● WORK REQUEST: Below are some records. How many of their lines contain the string "истории"? Answer with the number alone.

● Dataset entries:

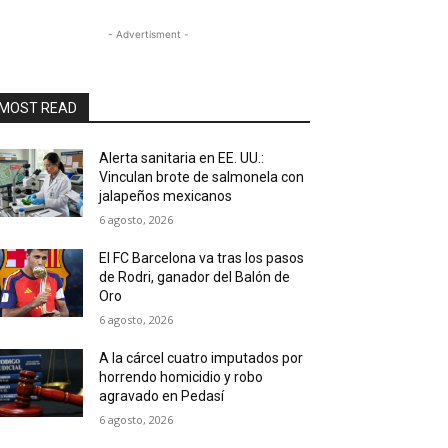
- Advertisment -
MOST READ
Alerta sanitaria en EE. UU.:
Vinculan brote de salmonela con
jalapeños mexicanos
6 agosto, 2026
El FC Barcelona va tras los pasos
de Rodri, ganador del Balón de
Oro
6 agosto, 2026
A la cárcel cuatro imputados por
horrendo homicidio y robo
agravado en Pedasí
6 agosto, 2026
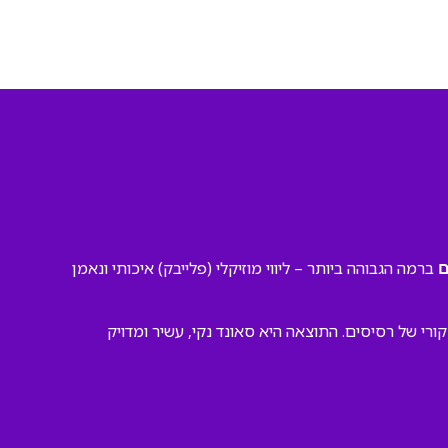
ברמה הגבוהה ביותר – ליווי מוזיקלי (פלייבק) איכותי ונאמן
ם
רי של רסיסים. התוצאה היא סאונד נקי, עשיר ומדויק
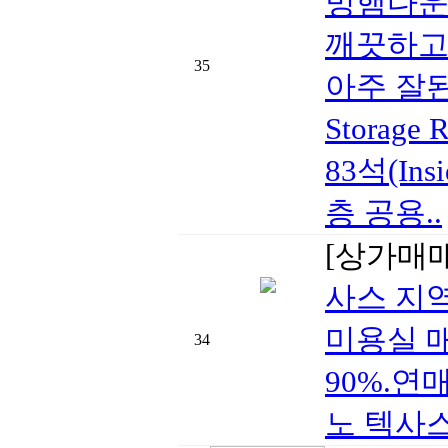
밍햄다운
깨끗하고 
35
아주 잘된 
Storage
83석(Ins
층 공용..
[상가매
사스 지
미용실 
34
90%.연
노 텍사스 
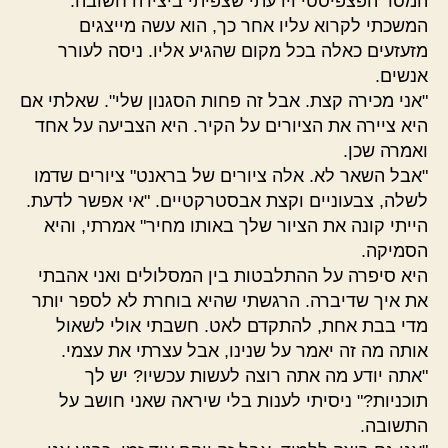
המסר הפצפיסטי וידעתי שצפיתי ביצירה חשובה.
המשכתי לקרוא עליו אחר כך, הוא עשה מייצגים
מזעזעים כאלה בכל מקום שהגיע אליו. ניסה לעורר
אנשים.
"אני מכירה קצת. אבל זה פחות הסגנון שלי". שאלתי אם
היא ציירה את הציורים על הקיר. היא הצביעה על אחד
ואמרה שכן.
"אבל השאר לא. אלה ציורים של בראנט" ציורים שדמו
לשלה, צבעוניים וקצת אבסטרקטיים. "אי אפשר לדעת.
הייתי קונה את הציור שלך באותו מחיר" אמרתי, והיא
הסמיקה.
היא סיפרה על ההתלבטות בין המסלולים ואני אהבתי
את איך שדיברה. הרגשתי שהיא בוחרת לא לספר יותר
מדי בבת אחת, להתקדם לאט. חשבתי אולי לשאול
אותה מה זה יאמר על שנינו, אבל עצרתי את עצמי.
"אתה יודע מה אתה רוצה לעשות עכשיו? יש לך
תוכניות?" ניסיתי לענות בלי שיראה שאני חושב על
התשובה.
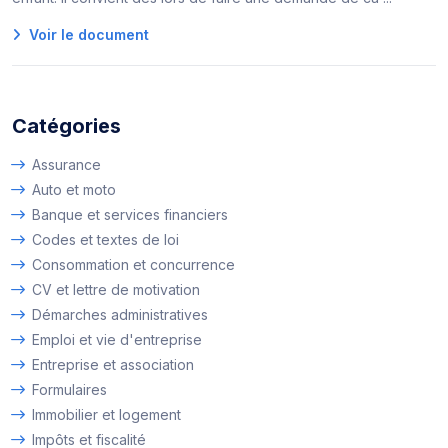
Voir le document
Catégories
Assurance
Auto et moto
Banque et services financiers
Codes et textes de loi
Consommation et concurrence
CV et lettre de motivation
Démarches administratives
Emploi et vie d'entreprise
Entreprise et association
Formulaires
Immobilier et logement
Impôts et fiscalité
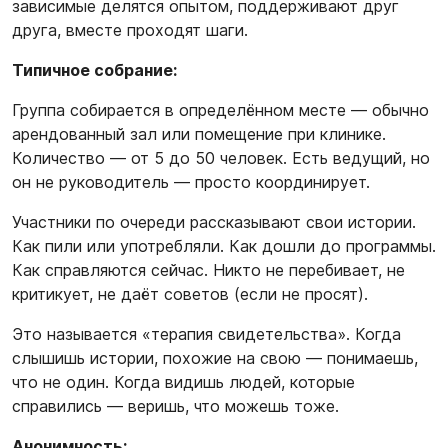
зависимые делятся опытом, поддерживают друг
друга, вместе проходят шаги.
Типичное собрание:
Группа собирается в определённом месте — обычно
арендованный зал или помещение при клинике.
Количество — от 5 до 50 человек. Есть ведущий, но
он не руководитель — просто координирует.
Участники по очереди рассказывают свои истории.
Как пили или употребляли. Как дошли до программы.
Как справляются сейчас. Никто не перебивает, не
критикует, не даёт советов (если не просят).
Это называется «терапия свидетельства». Когда
слышишь истории, похожие на свою — понимаешь,
что не один. Когда видишь людей, которые
справились — веришь, что можешь тоже.
Анонимность:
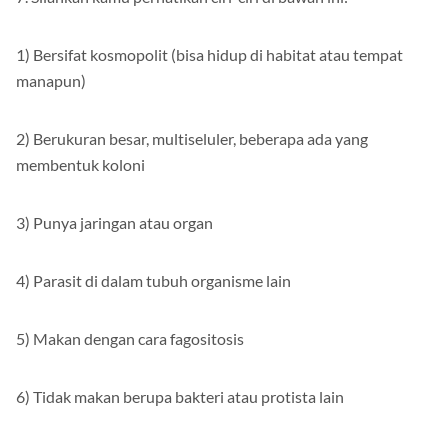
1) Bersifat kosmopolit (bisa hidup di habitat atau tempat
manapun)
2) Berukuran besar, multiseluler, beberapa ada yang
membentuk koloni
3) Punya jaringan atau organ
4) Parasit di dalam tubuh organisme lain
5) Makan dengan cara fagositosis
6) Tidak makan berupa bakteri atau protista lain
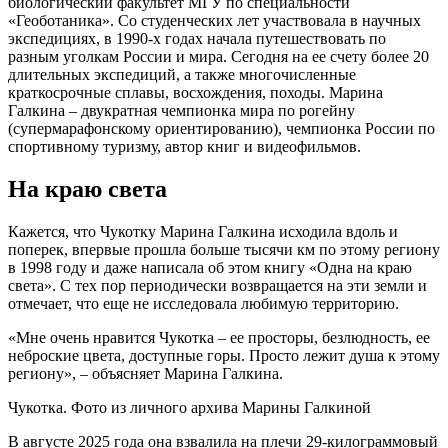
биологический факультет МГУ по специальности
«Геоботаника». Со студенческих лет участвовала в научных
экспедициях, в 1990-х годах начала путешествовать по
разным уголкам России и мира. Сегодня на ее счету более 20
длительных экспедиций, а также многочисленные
краткосрочные сплавы, восхождения, походы. Марина
Галкина – двукратная чемпионка мира по рогейну
(супермарафонскому ориентированию), чемпионка России по
спортивному туризму, автор книг и видеофильмов.
На краю света
Кажется, что Чукотку Марина Галкина исходила вдоль и
поперек, впервые прошла больше тысячи км по этому региону
в 1998 году и даже написала об этом книгу «Одна на краю
света». С тех пор периодически возвращается на эти земли и
отмечает, что еще не исследовала любимую территорию.
«Мне очень нравится Чукотка – ее просторы, безлюдность, ее
неброские цвета, доступные горы. Просто лежит душа к этому
региону», – объясняет Марина Галкина.
Чукотка. Фото из личного архива Марины Галкиной
В августе 2025 года она взвалила на плечи 29-килограммовый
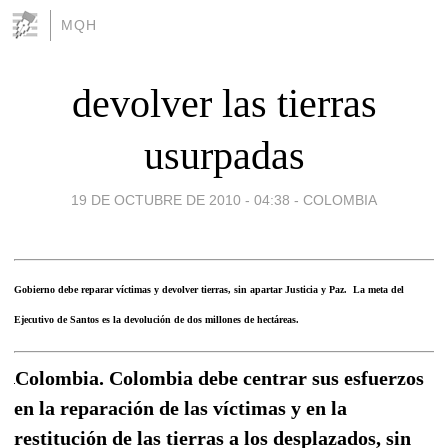
MQH
devolver las tierras
usurpadas
19 DE OCTUBRE DE 2010 - 04:38
-
COLOMBIA
Gobierno debe reparar víctimas y devolver tierras, sin apartar Justicia y Paz. La meta del
Ejecutivo de Santos es la devolución de dos millones de hectáreas.
Colombia. Colombia debe centrar sus esfuerzos
en la reparación de las víctimas y en la
restitución de las tierras a los desplazados, sin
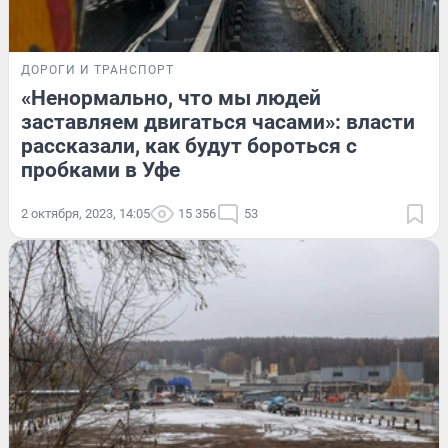
ДОРОГИ И ТРАНСПОРТ
«Ненормально, что мы людей
заставляем двигаться часами»: власти
рассказали, как будут бороться с
пробками в Уфе
2 октября, 2023, 14:05
15 356
53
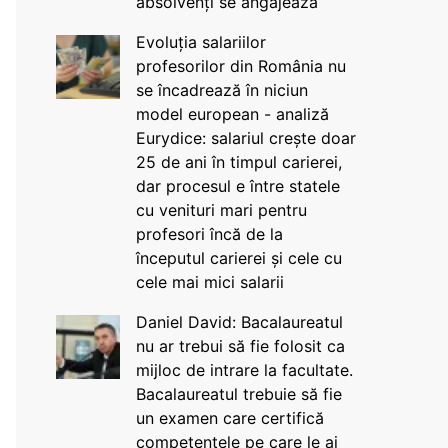
absolvenți se angajează
Evoluția salariilor
profesorilor din România nu
se încadrează în niciun
model european - analiză
Eurydice: salariul crește doar
25 de ani în timpul carierei,
dar procesul e între statele
cu venituri mari pentru
profesori încă de la
începutul carierei și cele cu
cele mai mici salarii
Daniel David: Bacalaureatul
nu ar trebui să fie folosit ca
mijloc de intrare la facultate.
Bacalaureatul trebuie să fie
un examen care certifică
competențele pe care le ai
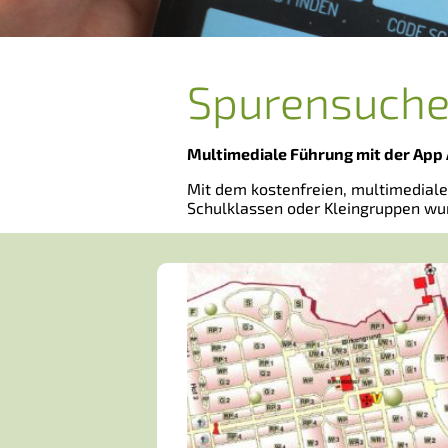
Spurensuche
Multimediale Führung mit der App
Mit dem kostenfreien, multimedia
Schulklassen oder Kleingruppen wu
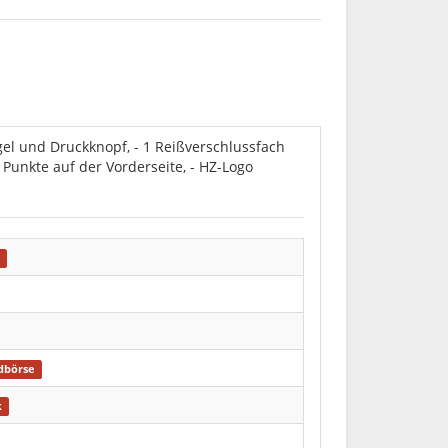
egel und Druckknopf, - 1 Reißverschlussfach
e Punkte auf der Vorderseite, - HZ-Logo
r
dbörse
k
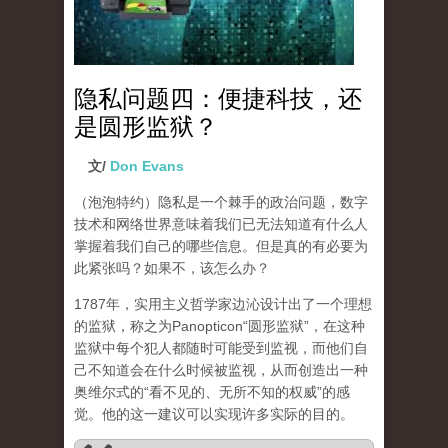
隐私问题四：便捷科技，还
是圆形监狱？
文/
Don Evans
（泡泡特约）隐私是一个棘手的政治问题，数字
技术和网络世界意味着我们已无法知道有什么人
掌握着我们自己的哪些信息。但是真的有必要为
此紧张吗？如果不，该怎么办？
1787年，实用主义哲学家边沁设计出了一个理想
的监狱，称之为Panopticon“圆形监狱”，在这种
监狱中每个犯人都随时可能受到监视，而他们自
己不知道会在什么时候被监视，从而创造出一种
奥维尔式的“看不见的、无所不知的权威”的感
觉。他的这一建议可以实现许多实际的目的。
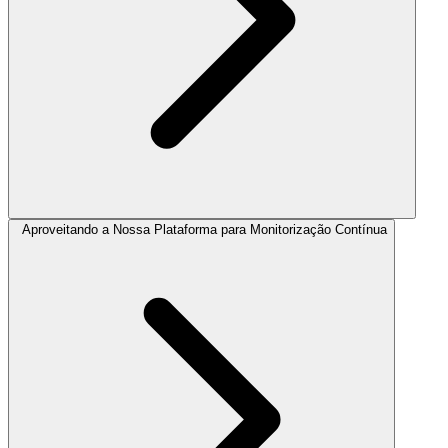
Aproveitando a Nossa Plataforma para Monitorização Contínua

● SOLUTION FOR THIS EXERCISE: 2